*WHAT YOU SHOULD DO*
Among the records below, count the lines where "title" occurs, and report that total alone.

*RECORDS FOR THE EXERCISE*
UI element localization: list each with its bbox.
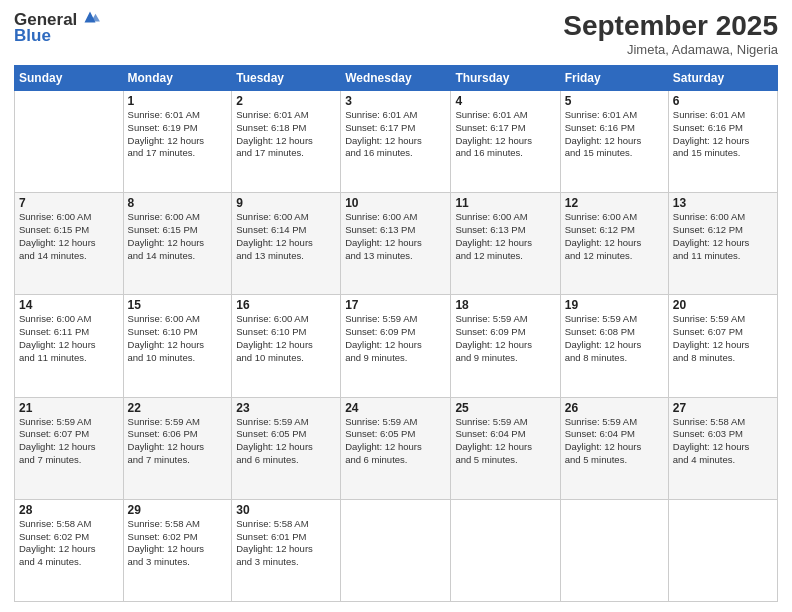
calendar-table: Sunday Monday Tuesday Wednesday Thursday… (14, 65, 778, 602)
calendar-cell: 12Sunrise: 6:00 AM Sunset: 6:12 PM Dayli… (560, 193, 668, 295)
day-info: Sunrise: 6:00 AM Sunset: 6:14 PM Dayligh… (236, 211, 336, 262)
day-number: 5 (565, 94, 664, 108)
day-info: Sunrise: 6:01 AM Sunset: 6:18 PM Dayligh… (236, 109, 336, 160)
day-info: Sunrise: 6:01 AM Sunset: 6:16 PM Dayligh… (565, 109, 664, 160)
day-number: 14 (19, 298, 119, 312)
day-info: Sunrise: 5:59 AM Sunset: 6:07 PM Dayligh… (673, 313, 773, 364)
week-row-3: 14Sunrise: 6:00 AM Sunset: 6:11 PM Dayli… (15, 295, 778, 397)
calendar-cell: 17Sunrise: 5:59 AM Sunset: 6:09 PM Dayli… (341, 295, 451, 397)
col-wednesday: Wednesday (341, 66, 451, 91)
week-row-4: 21Sunrise: 5:59 AM Sunset: 6:07 PM Dayli… (15, 397, 778, 499)
calendar-cell: 2Sunrise: 6:01 AM Sunset: 6:18 PM Daylig… (232, 91, 341, 193)
calendar-cell: 19Sunrise: 5:59 AM Sunset: 6:08 PM Dayli… (560, 295, 668, 397)
calendar-cell: 6Sunrise: 6:01 AM Sunset: 6:16 PM Daylig… (668, 91, 777, 193)
logo: General Blue (14, 10, 101, 46)
day-number: 9 (236, 196, 336, 210)
day-number: 10 (345, 196, 446, 210)
day-info: Sunrise: 5:59 AM Sunset: 6:09 PM Dayligh… (455, 313, 555, 364)
calendar-cell: 14Sunrise: 6:00 AM Sunset: 6:11 PM Dayli… (15, 295, 124, 397)
day-info: Sunrise: 5:59 AM Sunset: 6:08 PM Dayligh… (565, 313, 664, 364)
day-number: 16 (236, 298, 336, 312)
calendar-cell: 24Sunrise: 5:59 AM Sunset: 6:05 PM Dayli… (341, 397, 451, 499)
day-number: 11 (455, 196, 555, 210)
day-number: 18 (455, 298, 555, 312)
calendar-cell (668, 499, 777, 601)
day-number: 30 (236, 503, 336, 517)
day-info: Sunrise: 5:59 AM Sunset: 6:09 PM Dayligh… (345, 313, 446, 364)
day-info: Sunrise: 5:58 AM Sunset: 6:01 PM Dayligh… (236, 518, 336, 569)
day-info: Sunrise: 6:00 AM Sunset: 6:10 PM Dayligh… (128, 313, 228, 364)
day-info: Sunrise: 5:59 AM Sunset: 6:05 PM Dayligh… (345, 416, 446, 467)
day-info: Sunrise: 6:01 AM Sunset: 6:16 PM Dayligh… (673, 109, 773, 160)
calendar-cell: 3Sunrise: 6:01 AM Sunset: 6:17 PM Daylig… (341, 91, 451, 193)
week-row-5: 28Sunrise: 5:58 AM Sunset: 6:02 PM Dayli… (15, 499, 778, 601)
day-number: 4 (455, 94, 555, 108)
calendar-cell: 30Sunrise: 5:58 AM Sunset: 6:01 PM Dayli… (232, 499, 341, 601)
day-number: 19 (565, 298, 664, 312)
day-number: 25 (455, 401, 555, 415)
day-info: Sunrise: 5:59 AM Sunset: 6:04 PM Dayligh… (455, 416, 555, 467)
calendar-cell (341, 499, 451, 601)
calendar-cell: 4Sunrise: 6:01 AM Sunset: 6:17 PM Daylig… (451, 91, 560, 193)
day-info: Sunrise: 6:00 AM Sunset: 6:10 PM Dayligh… (236, 313, 336, 364)
location: Jimeta, Adamawa, Nigeria (563, 42, 778, 57)
day-number: 17 (345, 298, 446, 312)
title-block: September 2025 Jimeta, Adamawa, Nigeria (563, 10, 778, 57)
day-info: Sunrise: 5:59 AM Sunset: 6:04 PM Dayligh… (565, 416, 664, 467)
calendar-cell: 16Sunrise: 6:00 AM Sunset: 6:10 PM Dayli… (232, 295, 341, 397)
calendar-cell (451, 499, 560, 601)
day-number: 27 (673, 401, 773, 415)
calendar-cell: 20Sunrise: 5:59 AM Sunset: 6:07 PM Dayli… (668, 295, 777, 397)
calendar-cell: 8Sunrise: 6:00 AM Sunset: 6:15 PM Daylig… (123, 193, 232, 295)
day-number: 24 (345, 401, 446, 415)
day-number: 1 (128, 94, 228, 108)
day-info: Sunrise: 6:00 AM Sunset: 6:15 PM Dayligh… (19, 211, 119, 262)
calendar-cell: 29Sunrise: 5:58 AM Sunset: 6:02 PM Dayli… (123, 499, 232, 601)
day-number: 8 (128, 196, 228, 210)
calendar-cell: 11Sunrise: 6:00 AM Sunset: 6:13 PM Dayli… (451, 193, 560, 295)
calendar-cell: 21Sunrise: 5:59 AM Sunset: 6:07 PM Dayli… (15, 397, 124, 499)
col-thursday: Thursday (451, 66, 560, 91)
calendar-cell: 15Sunrise: 6:00 AM Sunset: 6:10 PM Dayli… (123, 295, 232, 397)
day-number: 13 (673, 196, 773, 210)
calendar-cell (560, 499, 668, 601)
day-info: Sunrise: 6:01 AM Sunset: 6:17 PM Dayligh… (455, 109, 555, 160)
day-info: Sunrise: 6:01 AM Sunset: 6:17 PM Dayligh… (345, 109, 446, 160)
calendar-cell: 1Sunrise: 6:01 AM Sunset: 6:19 PM Daylig… (123, 91, 232, 193)
header: General Blue September 2025 Jimeta, Adam… (14, 10, 778, 57)
calendar-cell: 26Sunrise: 5:59 AM Sunset: 6:04 PM Dayli… (560, 397, 668, 499)
calendar-cell: 23Sunrise: 5:59 AM Sunset: 6:05 PM Dayli… (232, 397, 341, 499)
logo-icon (79, 6, 101, 28)
calendar-cell: 28Sunrise: 5:58 AM Sunset: 6:02 PM Dayli… (15, 499, 124, 601)
col-monday: Monday (123, 66, 232, 91)
day-number: 22 (128, 401, 228, 415)
calendar-cell (15, 91, 124, 193)
calendar-cell: 13Sunrise: 6:00 AM Sunset: 6:12 PM Dayli… (668, 193, 777, 295)
week-row-2: 7Sunrise: 6:00 AM Sunset: 6:15 PM Daylig… (15, 193, 778, 295)
header-row: Sunday Monday Tuesday Wednesday Thursday… (15, 66, 778, 91)
week-row-1: 1Sunrise: 6:01 AM Sunset: 6:19 PM Daylig… (15, 91, 778, 193)
calendar-cell: 25Sunrise: 5:59 AM Sunset: 6:04 PM Dayli… (451, 397, 560, 499)
col-sunday: Sunday (15, 66, 124, 91)
day-info: Sunrise: 6:01 AM Sunset: 6:19 PM Dayligh… (128, 109, 228, 160)
day-number: 26 (565, 401, 664, 415)
day-info: Sunrise: 6:00 AM Sunset: 6:11 PM Dayligh… (19, 313, 119, 364)
day-info: Sunrise: 5:58 AM Sunset: 6:02 PM Dayligh… (19, 518, 119, 569)
day-number: 29 (128, 503, 228, 517)
day-number: 20 (673, 298, 773, 312)
day-info: Sunrise: 6:00 AM Sunset: 6:15 PM Dayligh… (128, 211, 228, 262)
day-info: Sunrise: 5:59 AM Sunset: 6:07 PM Dayligh… (19, 416, 119, 467)
col-saturday: Saturday (668, 66, 777, 91)
calendar-cell: 10Sunrise: 6:00 AM Sunset: 6:13 PM Dayli… (341, 193, 451, 295)
day-number: 23 (236, 401, 336, 415)
calendar-cell: 18Sunrise: 5:59 AM Sunset: 6:09 PM Dayli… (451, 295, 560, 397)
day-info: Sunrise: 6:00 AM Sunset: 6:12 PM Dayligh… (673, 211, 773, 262)
day-info: Sunrise: 5:58 AM Sunset: 6:03 PM Dayligh… (673, 416, 773, 467)
day-info: Sunrise: 6:00 AM Sunset: 6:12 PM Dayligh… (565, 211, 664, 262)
page: General Blue September 2025 Jimeta, Adam… (0, 0, 792, 612)
day-number: 3 (345, 94, 446, 108)
month-title: September 2025 (563, 10, 778, 42)
calendar-cell: 5Sunrise: 6:01 AM Sunset: 6:16 PM Daylig… (560, 91, 668, 193)
day-number: 2 (236, 94, 336, 108)
day-info: Sunrise: 6:00 AM Sunset: 6:13 PM Dayligh… (345, 211, 446, 262)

*YOUR RESPONSE*
2